C’EST QUOI AU JUSTE, UNE DÉCLARATION UNIQUE?

Selon un sondage SOM réalisé en juin 2018, huit Québécois sur dix se disent favorables à la mise en place d’une déclaration de revenus unique. Mais encore faut-il savoir ce que l’on entend exactement par ça, souligne Luc Godbout, directeur du Département de fiscalité et titulaire de la Chaire de recherche en fiscalité et en finances publiques à l’Université de Sherbrooke.

Une déclaration unique peut en effet prendre plusieurs formes :

  • un formulaire unifié transmis à la fois à Revenu Québec (RQ) et à l’Agence du revenu du Canada (ARC);
  • une déclaration traitée par une seule agence (soit RQ, soit l’ARC);
  • l’adoption d’une assiette fiscale unique, et donc d’un revenu imposable identique à Québec et à Ottawa

« Une réforme qui se limite à la création d’un formulaire unique aurait peut-être eu de l’intérêt en 1987, mais aujourd’hui presque tous les contribuables font leur déclaration de revenus de façon informatisée.
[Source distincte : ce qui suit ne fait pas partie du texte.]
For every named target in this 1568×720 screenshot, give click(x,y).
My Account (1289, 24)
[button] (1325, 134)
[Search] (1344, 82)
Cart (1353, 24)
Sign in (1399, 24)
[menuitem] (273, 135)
Ce n’est plus un gros enjeu », dit-il.

Les autres possibilités nécessitent toutefois des changements plus profonds. Si l’on décide de mettre en place un guichet unique par exemple, il faudra décider qui de l’ARC ou de RQ en aura la responsabilité, et s’assurer d’intégrer les processus opérationnels des deux agences.

Quant à la solution la plus extrême, qui consisterait à adopter une assiette fiscale unique, elle aurait pour effet de diminuer l’autonomie du Québec en matière d’impôt.

Il faut savoir que les autres provinces peuvent déterminer leurs propres taux d’imposition et créer des crédits d’impôt en fonction de l’orientation de leurs politiques fiscales. Elles doivent cependant utiliser la définition fédérale de revenu imposable afin d’avoir une assiette fiscale commune avec Ottawa. Autrement dit, le revenu imposable d’un contribuable demeure le même au provincial et au fédéral. Pour les contribuables québécois, ce revenu imposable peut varier selon le palier de gouvernement.

Sans cette autonomie fiscale, explique Luc Godbout, le Québec n’aurait pas pu introduire certaines mesures, comme l’imposition de la prime d’assurance maladie payée par l’employeur, ou encore la récente « taxe Netflix », qui oblige les entreprises étrangères vendant des services numériques à des consommateurs québécois à percevoir la TVQ.

SIMPLIFIER AVANT D’UNIFIER

Pour Danièle Milette, directrice du service de fiscalité au cabinet Amyot Gélinas, la priorité du Québec devrait être de simplifier sa fiscalité. « Il y a des mesures qui sont les mêmes au Québec et au fédéral, tout ce qui concerne les régimes de retraite et les régimes enregistrés, par exemple, d’autres qui n’existent qu’à un seul des deux paliers, et d’autres encore qui existent aux deux paliers, mais dont les paramètres sont différents. Cela rend la fiscalité québécoise très complexe », explique-t-elle.

Certaines mesures fiscales se matérialisent par exemple par une déduction au fédéral, et un crédit d’impôt au provincial. Certains frais médicaux sont imposables au fédéral, mais non imposables au provincial, et vice-versa. Pire encore, les facteurs d’indexation diffèrent parfois entre les deux paliers, et ce, pour une même mesure fiscale.

« Il faut se questionner sur le sens de l’autonomie fiscale et se demander s’il est toujours pertinent de se différencier, souligne Jean-François Thuot, associé, Fiscalité, à PwC Canada. Est-ce que remplacer un crédit d’impôt par une déduction pour s’harmoniser avec Ottawa va nous empêcher de dormir? Parfois, on se demande vraiment pourquoi il y a des distinctions. »

Selon lui, il s’agit du premier chantier auquel Québec devrait s’attaquer, peu importe la mise en place ou non d’une administration de l’impôt unique.

L’enjeu d’une déclaration de revenus unique n’est cependant pas que fiscal, il est aussi politique. En mai 2018, l’Assemblée nationale a adopté une motion unanime en faveur d’une déclaration de revenus unique qui serait administrée par Revenu Québec. À Ottawa, le Parti conservateur a fait de la déclaration de revenus unique pour les Québécois une promesse électorale. Le gouvernement libéral a de son côté fermé la porte à cette possibilité.

« Ce n’est pas anodin comme réforme, c’est très ambitieux », note Luc Godbout.